Experiencing God the Father through Jesus’s broken body
Today is the Third Sunday of Lent. The Church invites us to continue our reflection on Christ’s suffering, death, and resurrection as we share in this Paschal feast. If we go back to the readings, especially the gospels from week one to week four: they are actually interconnected or geographically linked.
On the First Sunday, after His Baptism, the Spirit led Jesus into the desert. He stayed there for forty days and forty nights in prayer, fasting and was tempted by the devil. But God came to His rescue through His angels. I call this Jesus’ desert experience with God.
On the Second Sunday, Jesus brought His three disciples on the top of the mountain and Jesus there changed in appearance while praying. I call this the mountaintop experience of Jesus in His encounter with God.
Today’s gospel is the cleansing of the temple by Jesus. The temple is a place of special encounter with God. In other words, the desert, the mountain and the temple are places of special encounters with God.
The journey of Jesus started from the desert or the rural areas, then to the mountaintop now to Jerusalem. Jesus is getting closer and closer to his suffering and final destination.
The questions for each one of us to reflect on: where is our faith at this Lenten journey of 2021? Are we with Jesus in the temple this weekend or are we still in the desert or are we still experiencing the mountaintop’s transfiguration?
Let us go back and explore this Sunday’s Gospel; the gospel this Sunday is divided into two parts: part one is the anger of Jesus, and part two is talking about the parallel comparison between the temple of Jerusalem and Jesus’s bodily temple – a real message of Lent.

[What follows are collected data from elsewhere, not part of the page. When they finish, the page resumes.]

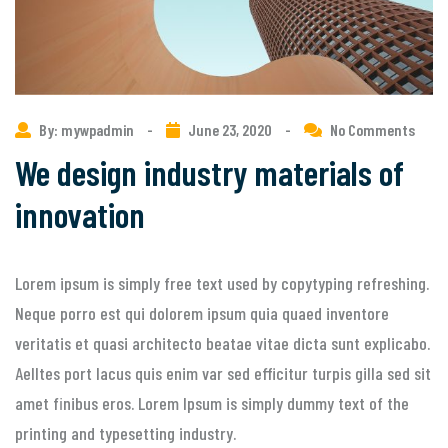
By: mywpadmin
-
June 23, 2020
-
No Comments
We design industry materials of
innovation
Lorem ipsum is simply free text used by copytyping refreshing.
Neque porro est qui dolorem ipsum quia quaed inventore
veritatis et quasi architecto beatae vitae dicta sunt explicabo.
Aelltes port lacus quis enim var sed efficitur turpis gilla sed sit
amet finibus eros. Lorem Ipsum is simply dummy text of the
printing and typesetting industry.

Part one – we are not going to see the glorious face of Jesus; we are going to see His angry face. Jesus is not happy with what He sees precisely because the way the temple worship has been organized no longer reflects God’s original idea of a worshipping community. He found people selling animals and exchanging money in His Father’s house. Making a whip, Jesus drives the animals out and overturns the table of the money changers. As our modern language, we would say that Jesus lost his temper.

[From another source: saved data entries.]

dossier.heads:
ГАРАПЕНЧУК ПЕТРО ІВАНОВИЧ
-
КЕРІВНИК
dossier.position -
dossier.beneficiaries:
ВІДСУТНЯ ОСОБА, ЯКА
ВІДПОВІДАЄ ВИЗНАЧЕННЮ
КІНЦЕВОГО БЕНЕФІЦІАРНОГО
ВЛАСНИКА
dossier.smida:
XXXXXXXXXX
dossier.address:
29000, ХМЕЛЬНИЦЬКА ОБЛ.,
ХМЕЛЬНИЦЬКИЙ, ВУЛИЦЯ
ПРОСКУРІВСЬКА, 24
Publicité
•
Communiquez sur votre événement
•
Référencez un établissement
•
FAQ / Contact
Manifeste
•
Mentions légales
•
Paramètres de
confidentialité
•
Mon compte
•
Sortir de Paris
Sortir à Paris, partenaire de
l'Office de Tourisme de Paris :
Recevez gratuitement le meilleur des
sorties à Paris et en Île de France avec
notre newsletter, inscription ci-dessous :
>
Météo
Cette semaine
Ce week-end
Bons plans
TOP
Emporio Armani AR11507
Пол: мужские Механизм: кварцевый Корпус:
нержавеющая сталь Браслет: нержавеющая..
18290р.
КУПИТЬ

Somehow, we are tempted to stay with this imagery of Jesus’s anger and forget the most important message of this gospel is the second part.

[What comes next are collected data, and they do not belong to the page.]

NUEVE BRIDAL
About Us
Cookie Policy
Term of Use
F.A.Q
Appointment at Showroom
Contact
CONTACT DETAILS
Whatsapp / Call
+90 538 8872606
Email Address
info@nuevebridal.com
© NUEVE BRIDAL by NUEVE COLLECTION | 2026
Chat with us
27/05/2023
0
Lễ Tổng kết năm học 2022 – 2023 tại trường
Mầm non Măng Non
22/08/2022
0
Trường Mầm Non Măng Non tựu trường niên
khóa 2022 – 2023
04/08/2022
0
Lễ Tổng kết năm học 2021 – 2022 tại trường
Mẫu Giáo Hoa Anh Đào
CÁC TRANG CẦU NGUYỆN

Part two – of today’s gospel is our invitation to experience Jesus’s broken body for Lent this year. The invitation to value and appreciate the body of Jesus as the temple that has been broken for us. The body that we all say ‘Amen’ to when the Special Minister or the priest says ‘The body of Christ’ at communion. The body that is broken to bring us back here every weekend, to bring us together for worshipping despite our many differences. One broken body bring union, hope, comfort and reassurance of all generations.
During this Lenten season, let us remind one another again of the bodily temple of Jesus who was broken for each one of us. And inviting one another to receive the Eucharist today and fully participate into the sacrifice of Jesus during this Lenten journey.